Le dialogue est vif et brillant, mais peu naturel ; il étincelle de traits et de saillies, dont tout l'agrément est dans les mots : le plus heureux et le plus applaudi de ces bons mots, est celui-ci : On adore Dieu quand on est honnête homme, et les femmes quand on ne l'est pas ; ce qui me rappelle une autre sentence de je ne sais quelle pièce: L'honnête homme aime sa femme, le libertin l'adore. Il me semble que Dieu se trouve ici mêlé très-mal à propos dans un propos de comédie, et qu'on peut être très-malhonnête homme sans adorer les femmes : tous ces jeux de l'esprit s'évanouissent aux regards de la raison : mais il faut un peu d'indulgence pour des bluettes, dans une pièce d'un genre très-frivole, destinée à un théâtre qui ne se pique pas de sévérité.
Le plus grand reproche qu'on puisse faire à l'auteur, est de ramener l'art à l'enfance, en ressuscitant ces canevas espagnols que nos poëtes ont commencé par imiter, et dont Molière a fini par purger notre scène : les déguisemens, les surprises, les quiproquo, l'escamotage, les subtilités de la main, les tours de passe-passe ; tout cela, farce de tréteaux, mauvais comique, qu'un homme de lettres, soigneux de sa réputation, ne doit jamais se permettre : mais il y a aujourd'hui tant de théâtres ! on fait tant de pièces ! cette branche de commerce est si épuisée ! Faut-il s'étonner que dans des comédies de hasard on donne du vieux pour du neuf ?

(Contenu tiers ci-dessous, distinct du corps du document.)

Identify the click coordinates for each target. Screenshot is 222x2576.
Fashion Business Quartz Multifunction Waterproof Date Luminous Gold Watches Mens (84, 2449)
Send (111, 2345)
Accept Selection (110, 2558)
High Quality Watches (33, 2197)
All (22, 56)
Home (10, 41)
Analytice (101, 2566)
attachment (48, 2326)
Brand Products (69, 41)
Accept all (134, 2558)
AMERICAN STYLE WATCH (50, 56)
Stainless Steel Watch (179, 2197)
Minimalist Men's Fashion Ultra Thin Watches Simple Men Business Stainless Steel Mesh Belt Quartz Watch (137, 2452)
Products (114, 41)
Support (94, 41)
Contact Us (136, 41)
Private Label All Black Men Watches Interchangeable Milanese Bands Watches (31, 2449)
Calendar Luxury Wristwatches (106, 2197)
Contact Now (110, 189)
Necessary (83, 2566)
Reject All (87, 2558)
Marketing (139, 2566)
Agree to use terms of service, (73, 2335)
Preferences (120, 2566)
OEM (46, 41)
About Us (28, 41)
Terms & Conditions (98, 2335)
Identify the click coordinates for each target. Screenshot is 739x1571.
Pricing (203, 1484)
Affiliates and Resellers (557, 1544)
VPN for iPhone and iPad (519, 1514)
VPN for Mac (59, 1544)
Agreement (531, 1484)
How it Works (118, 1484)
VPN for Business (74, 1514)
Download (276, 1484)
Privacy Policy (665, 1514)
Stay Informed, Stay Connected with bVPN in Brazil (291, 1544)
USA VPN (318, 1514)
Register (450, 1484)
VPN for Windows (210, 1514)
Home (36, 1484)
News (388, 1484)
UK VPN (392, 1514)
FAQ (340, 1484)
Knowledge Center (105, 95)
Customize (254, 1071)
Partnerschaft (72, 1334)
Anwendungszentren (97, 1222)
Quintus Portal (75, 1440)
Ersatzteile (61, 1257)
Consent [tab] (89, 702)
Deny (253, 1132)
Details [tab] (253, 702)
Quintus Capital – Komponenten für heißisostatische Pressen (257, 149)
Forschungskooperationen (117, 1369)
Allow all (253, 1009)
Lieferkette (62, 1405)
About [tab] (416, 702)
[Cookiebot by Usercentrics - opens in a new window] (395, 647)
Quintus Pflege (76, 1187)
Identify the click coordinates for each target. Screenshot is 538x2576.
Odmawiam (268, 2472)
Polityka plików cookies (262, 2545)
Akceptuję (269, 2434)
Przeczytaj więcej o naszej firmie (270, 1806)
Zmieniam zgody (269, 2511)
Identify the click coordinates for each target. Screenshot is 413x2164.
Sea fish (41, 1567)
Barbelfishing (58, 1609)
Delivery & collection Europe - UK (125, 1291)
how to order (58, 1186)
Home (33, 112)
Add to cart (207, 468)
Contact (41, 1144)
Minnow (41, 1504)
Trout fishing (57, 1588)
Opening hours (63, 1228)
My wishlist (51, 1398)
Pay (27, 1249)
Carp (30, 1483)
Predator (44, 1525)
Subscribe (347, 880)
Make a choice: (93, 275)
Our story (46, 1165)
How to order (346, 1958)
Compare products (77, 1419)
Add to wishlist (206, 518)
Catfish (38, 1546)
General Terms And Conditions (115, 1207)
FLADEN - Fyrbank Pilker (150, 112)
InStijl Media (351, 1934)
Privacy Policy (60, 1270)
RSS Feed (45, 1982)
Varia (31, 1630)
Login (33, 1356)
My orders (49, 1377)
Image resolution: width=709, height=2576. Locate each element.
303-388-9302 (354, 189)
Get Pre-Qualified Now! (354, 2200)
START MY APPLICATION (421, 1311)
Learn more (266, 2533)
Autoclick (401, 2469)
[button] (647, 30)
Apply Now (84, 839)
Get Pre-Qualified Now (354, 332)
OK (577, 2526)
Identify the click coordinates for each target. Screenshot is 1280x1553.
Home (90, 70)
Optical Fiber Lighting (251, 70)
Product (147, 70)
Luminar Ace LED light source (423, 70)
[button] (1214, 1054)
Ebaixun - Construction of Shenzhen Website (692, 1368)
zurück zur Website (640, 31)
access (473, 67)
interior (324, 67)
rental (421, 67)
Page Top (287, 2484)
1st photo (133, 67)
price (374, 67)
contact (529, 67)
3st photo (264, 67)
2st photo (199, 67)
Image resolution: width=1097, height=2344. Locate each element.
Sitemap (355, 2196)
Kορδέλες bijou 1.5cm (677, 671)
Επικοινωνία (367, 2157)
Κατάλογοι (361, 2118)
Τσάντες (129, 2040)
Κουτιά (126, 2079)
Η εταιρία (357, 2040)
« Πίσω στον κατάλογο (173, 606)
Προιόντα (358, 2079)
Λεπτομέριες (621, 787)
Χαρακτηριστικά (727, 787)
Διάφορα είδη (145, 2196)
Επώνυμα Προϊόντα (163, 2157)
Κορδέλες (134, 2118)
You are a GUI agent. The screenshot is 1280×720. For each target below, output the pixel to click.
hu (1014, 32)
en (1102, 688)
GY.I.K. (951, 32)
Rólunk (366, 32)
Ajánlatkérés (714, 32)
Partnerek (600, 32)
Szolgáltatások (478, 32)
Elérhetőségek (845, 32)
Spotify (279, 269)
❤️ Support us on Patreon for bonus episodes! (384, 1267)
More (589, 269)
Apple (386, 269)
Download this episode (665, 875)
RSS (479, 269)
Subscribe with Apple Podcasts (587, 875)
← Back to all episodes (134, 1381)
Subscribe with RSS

L'auteur a été demandé au milieu d'une musique très-désagréable et très-discordante ; à sa place, je n'aurais pas voulu compromettre mon nom dans cette cohue : c'est M. Dupaty, jeune homme qui a beaucoup d'esprit, beaucoup trop ; il ne lui manque, pour obtenir des succès solides, qu'un peu de goût et de raison. (1er thermidor an 11.)